Here’s some of what the Lonely Planet – India chapter Rajasthan has to say about Umaid Bhawan Palace and Museum:
“Take an autorickshaw to this hilltop palace, 3km southeast of the old city. The royal incumbent, Gaj Singh II, still lives in part of the building.
Built in 1929, the 365-room edifice was designed by the British architect Henry Lanchester for Maharaja Umaid Singh. It took more than 3,000 workers 15 years to complete, at a cost of around 11 million rupees.
The building is mortarless, and incorporates one hundred wagon loads of Makrana marble and Burmese teak in the interior. Apparently, its construction began as a royal job-creation program during a time of severe drought. Much of the building has been turned into a suitably grand hotel.
Casual visitors are not welcome at either the royal residence or the hotel, but you can visit the museum, housed in one side of the building. It includes photos showing the elegant art-deco design of the palace interior, plus an eccentric collection of elaborate clocks. Don’t miss the maharaja’s highly polished classic cars, displayed in front of the museum, by the entrance gate.”
KAPOORS ON THE ROAD
One of the issues I face, whether or not I’m at home or travelling, is dealing with possible migraine headaches when I try foods or drinks that I haven’t prepared myself. I never know when I’ll be blindsided and have to spend the better part of a day in bed, with the curtains closed and as little sound around me as possible.

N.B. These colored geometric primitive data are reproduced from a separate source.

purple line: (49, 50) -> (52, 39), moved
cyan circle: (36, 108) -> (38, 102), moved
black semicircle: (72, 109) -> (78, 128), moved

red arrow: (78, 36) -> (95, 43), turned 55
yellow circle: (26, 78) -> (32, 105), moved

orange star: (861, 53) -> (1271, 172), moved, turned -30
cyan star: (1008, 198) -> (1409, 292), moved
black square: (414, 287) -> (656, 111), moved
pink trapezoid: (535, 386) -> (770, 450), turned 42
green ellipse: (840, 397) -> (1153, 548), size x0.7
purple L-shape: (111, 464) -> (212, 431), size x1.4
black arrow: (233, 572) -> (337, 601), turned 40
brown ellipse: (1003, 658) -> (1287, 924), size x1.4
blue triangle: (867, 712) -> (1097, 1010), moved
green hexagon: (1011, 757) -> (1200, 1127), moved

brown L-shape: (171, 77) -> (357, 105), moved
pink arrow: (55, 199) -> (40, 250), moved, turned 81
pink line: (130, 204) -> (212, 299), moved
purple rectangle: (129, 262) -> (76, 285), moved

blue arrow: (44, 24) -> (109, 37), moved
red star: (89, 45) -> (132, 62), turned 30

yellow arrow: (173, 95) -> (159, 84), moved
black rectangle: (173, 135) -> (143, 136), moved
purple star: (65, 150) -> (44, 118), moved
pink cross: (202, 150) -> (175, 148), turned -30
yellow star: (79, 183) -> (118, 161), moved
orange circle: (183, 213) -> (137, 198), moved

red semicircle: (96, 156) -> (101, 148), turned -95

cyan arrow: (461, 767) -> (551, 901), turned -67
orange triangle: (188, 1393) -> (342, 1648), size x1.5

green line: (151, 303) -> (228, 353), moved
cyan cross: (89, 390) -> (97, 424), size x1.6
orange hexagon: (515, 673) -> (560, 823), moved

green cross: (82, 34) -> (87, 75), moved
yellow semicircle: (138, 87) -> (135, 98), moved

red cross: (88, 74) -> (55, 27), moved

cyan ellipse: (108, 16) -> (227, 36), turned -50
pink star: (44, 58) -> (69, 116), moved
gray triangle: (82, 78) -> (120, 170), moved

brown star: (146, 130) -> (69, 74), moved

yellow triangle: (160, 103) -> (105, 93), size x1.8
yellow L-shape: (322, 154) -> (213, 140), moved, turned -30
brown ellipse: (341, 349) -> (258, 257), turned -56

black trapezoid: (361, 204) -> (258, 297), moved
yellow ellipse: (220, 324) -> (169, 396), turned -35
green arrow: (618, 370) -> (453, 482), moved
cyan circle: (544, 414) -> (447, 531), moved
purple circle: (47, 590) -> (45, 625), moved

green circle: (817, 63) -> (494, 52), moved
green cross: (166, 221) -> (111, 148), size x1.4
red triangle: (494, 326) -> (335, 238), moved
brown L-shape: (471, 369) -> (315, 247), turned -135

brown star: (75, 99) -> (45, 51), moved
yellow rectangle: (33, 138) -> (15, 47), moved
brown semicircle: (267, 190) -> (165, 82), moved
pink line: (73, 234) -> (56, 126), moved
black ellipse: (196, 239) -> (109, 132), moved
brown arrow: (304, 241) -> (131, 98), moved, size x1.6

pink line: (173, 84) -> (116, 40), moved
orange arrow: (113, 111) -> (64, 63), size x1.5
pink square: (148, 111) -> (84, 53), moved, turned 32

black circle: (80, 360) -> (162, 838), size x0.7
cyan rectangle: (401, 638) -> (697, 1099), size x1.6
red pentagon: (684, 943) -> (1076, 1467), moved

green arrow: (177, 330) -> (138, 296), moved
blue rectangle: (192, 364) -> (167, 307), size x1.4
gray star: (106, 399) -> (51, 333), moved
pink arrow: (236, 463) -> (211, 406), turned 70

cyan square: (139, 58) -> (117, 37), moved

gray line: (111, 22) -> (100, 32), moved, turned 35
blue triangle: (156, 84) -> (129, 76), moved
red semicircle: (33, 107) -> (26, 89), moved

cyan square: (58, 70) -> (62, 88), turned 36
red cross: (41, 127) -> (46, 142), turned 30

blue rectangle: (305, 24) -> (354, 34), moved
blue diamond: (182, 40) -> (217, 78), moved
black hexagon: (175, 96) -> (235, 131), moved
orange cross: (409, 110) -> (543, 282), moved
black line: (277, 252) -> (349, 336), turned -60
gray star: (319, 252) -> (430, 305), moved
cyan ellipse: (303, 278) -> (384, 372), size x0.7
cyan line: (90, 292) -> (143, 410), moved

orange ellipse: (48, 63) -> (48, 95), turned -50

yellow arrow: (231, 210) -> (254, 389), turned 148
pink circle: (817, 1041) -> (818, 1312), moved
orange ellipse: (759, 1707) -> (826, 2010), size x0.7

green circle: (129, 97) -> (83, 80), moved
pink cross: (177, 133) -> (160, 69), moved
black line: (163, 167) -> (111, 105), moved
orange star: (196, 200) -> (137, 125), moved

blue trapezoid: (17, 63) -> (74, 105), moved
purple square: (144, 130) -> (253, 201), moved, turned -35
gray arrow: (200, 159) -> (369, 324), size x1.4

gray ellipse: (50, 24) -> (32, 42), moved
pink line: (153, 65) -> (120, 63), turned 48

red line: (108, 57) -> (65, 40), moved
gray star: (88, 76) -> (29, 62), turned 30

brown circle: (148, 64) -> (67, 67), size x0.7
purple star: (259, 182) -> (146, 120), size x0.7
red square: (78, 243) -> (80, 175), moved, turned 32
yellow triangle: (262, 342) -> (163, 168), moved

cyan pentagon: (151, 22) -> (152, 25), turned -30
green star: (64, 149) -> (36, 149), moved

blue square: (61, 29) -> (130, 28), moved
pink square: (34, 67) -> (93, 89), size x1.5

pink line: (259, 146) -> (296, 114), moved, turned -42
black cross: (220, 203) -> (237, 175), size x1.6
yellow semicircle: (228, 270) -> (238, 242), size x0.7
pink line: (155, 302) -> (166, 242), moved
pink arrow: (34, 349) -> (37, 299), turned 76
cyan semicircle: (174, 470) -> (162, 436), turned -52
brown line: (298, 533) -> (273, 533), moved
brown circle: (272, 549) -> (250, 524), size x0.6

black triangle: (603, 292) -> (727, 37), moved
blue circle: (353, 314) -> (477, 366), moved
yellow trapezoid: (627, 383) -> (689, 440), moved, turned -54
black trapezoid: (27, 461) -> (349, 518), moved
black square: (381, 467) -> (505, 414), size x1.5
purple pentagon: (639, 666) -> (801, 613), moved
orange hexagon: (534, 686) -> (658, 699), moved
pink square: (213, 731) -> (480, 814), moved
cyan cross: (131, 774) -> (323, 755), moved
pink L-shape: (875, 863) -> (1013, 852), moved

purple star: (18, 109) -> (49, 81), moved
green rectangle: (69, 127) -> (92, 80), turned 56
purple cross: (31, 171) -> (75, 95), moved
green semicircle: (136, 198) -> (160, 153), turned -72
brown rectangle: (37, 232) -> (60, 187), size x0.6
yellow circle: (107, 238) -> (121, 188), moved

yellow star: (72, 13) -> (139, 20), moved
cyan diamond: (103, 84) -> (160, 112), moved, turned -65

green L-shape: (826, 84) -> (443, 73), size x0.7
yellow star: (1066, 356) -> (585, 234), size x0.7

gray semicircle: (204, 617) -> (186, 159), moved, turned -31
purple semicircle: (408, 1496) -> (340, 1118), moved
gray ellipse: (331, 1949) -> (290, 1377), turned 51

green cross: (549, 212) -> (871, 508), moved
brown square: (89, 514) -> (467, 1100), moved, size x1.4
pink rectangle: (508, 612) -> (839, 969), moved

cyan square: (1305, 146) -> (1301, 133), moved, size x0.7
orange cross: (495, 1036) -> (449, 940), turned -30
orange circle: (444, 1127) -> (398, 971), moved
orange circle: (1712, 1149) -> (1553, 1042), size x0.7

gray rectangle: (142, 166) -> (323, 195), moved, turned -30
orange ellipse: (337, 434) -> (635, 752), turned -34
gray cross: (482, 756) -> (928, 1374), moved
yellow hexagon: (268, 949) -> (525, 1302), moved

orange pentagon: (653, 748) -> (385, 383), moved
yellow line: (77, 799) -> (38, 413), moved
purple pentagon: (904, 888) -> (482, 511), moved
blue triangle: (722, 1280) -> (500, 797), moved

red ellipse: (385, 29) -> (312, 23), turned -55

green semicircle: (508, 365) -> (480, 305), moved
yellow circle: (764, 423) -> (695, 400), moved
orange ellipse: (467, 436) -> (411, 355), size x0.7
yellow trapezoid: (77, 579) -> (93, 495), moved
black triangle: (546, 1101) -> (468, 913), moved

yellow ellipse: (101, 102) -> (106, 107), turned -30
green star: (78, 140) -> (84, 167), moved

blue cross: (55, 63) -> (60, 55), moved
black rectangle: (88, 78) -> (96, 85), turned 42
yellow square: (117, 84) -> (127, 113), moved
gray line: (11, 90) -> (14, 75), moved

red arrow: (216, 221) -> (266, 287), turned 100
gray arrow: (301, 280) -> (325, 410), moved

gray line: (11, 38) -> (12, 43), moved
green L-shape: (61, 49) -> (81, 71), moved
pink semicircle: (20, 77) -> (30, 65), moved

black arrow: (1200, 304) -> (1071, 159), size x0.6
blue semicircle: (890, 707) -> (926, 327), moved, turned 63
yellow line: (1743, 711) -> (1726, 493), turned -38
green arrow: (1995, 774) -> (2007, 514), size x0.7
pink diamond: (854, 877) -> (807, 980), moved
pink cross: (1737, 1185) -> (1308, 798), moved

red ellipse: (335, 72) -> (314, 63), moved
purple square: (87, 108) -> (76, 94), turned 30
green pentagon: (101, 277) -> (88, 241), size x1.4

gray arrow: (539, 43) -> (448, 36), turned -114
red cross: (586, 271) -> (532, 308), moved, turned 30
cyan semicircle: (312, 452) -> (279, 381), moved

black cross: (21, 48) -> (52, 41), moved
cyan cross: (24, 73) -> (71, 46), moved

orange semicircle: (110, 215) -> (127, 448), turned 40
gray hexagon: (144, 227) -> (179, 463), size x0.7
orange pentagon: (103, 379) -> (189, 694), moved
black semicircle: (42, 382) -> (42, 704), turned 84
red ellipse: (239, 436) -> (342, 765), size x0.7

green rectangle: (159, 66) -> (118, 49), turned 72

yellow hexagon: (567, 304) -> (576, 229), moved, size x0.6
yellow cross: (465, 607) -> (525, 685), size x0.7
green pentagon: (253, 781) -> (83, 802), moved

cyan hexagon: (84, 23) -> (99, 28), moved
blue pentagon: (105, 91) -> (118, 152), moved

I’d been fairly lucky on this trip, because we’d been travelling for six weeks and this was only the second time I’d lost a day of adventures with friends and family.
Fortunately, both times the headaches arrived when I could spare a day and our plans weren’t terribly affected. The first time it happened was on our last day at the beach at Mandvi, Gujarat. We’d seen everything we wanted to see in the area, and had planned on a long walk on the beach, perhaps some mini-golf on their so-so little course and perhaps another swim in the lovely pool.
This time, in Jodhpur, we might have ventured into the crowded city centre, but there was really nothing particular to see, and the McColls could certainly explore similar street markets in Udaipur and Jaipur if we didn’t do that here. I had thought we might visit the little museum at the Umaid Bhawan Palace Hotel, just to say we’d been there, and get somewhat of a sense of the place, even if we weren’t able to see much more than that.
Donna, Duncan and Anil decided they would go anyway, seeing that they could get there easily using Uber each way. In the end, they said I didn’t miss much, but I was glad they weren’t stuck hanging out at the hotel because of me.
In the evening, we ventured up to the rooftop of the Radisson for a meal. I wasn’t in great shape but it was good to get out of the room for some fresh air. Besides, this was our last meal together because we would be going our separate ways the following morning. Donna and Duncan were leaving by road for Udaipur right after lunch, and we were booked to fly to Delhi in the early evening.
We would be staying there for one night and then heading home early because of the threat of the COVID-19 virus looming over us. Anil had really been suffering from the pollution in Delhi and Ahmedabad, and after finding his breathing improved dramatically while at the beach, with the fresh ocean breezes, we’d decided we didn’t want to tax our senior citizen’s bodies any longer. The virus seemed to be attacking people over the age of sixty in the greatest numbers, so clearly, the safest place for us to be, was home.
Donna and Duncan are a decade younger than us, and we encouraged them to carry on with the plans we’d put in place, for a several-night stay in Udaipur (my favourite Rajasthani city) and then a five-night stay in Jaipur. We were able to get out of our reservation in Udaipur with a mournful plea to the owner, but had to pay for the first night at the luxury-tent accommodation we’d booked outside of Jaipur.
In the end, when the McColls heard that a group of Italians who were visiting Jaipur had presented with a case of suspected COVID-19, they cancelled their plans as well and returned home to Canada four days after us. It was a good decision, Jaipur won’t change much in the coming years, and they are young enough to wait until international travel is safe once again.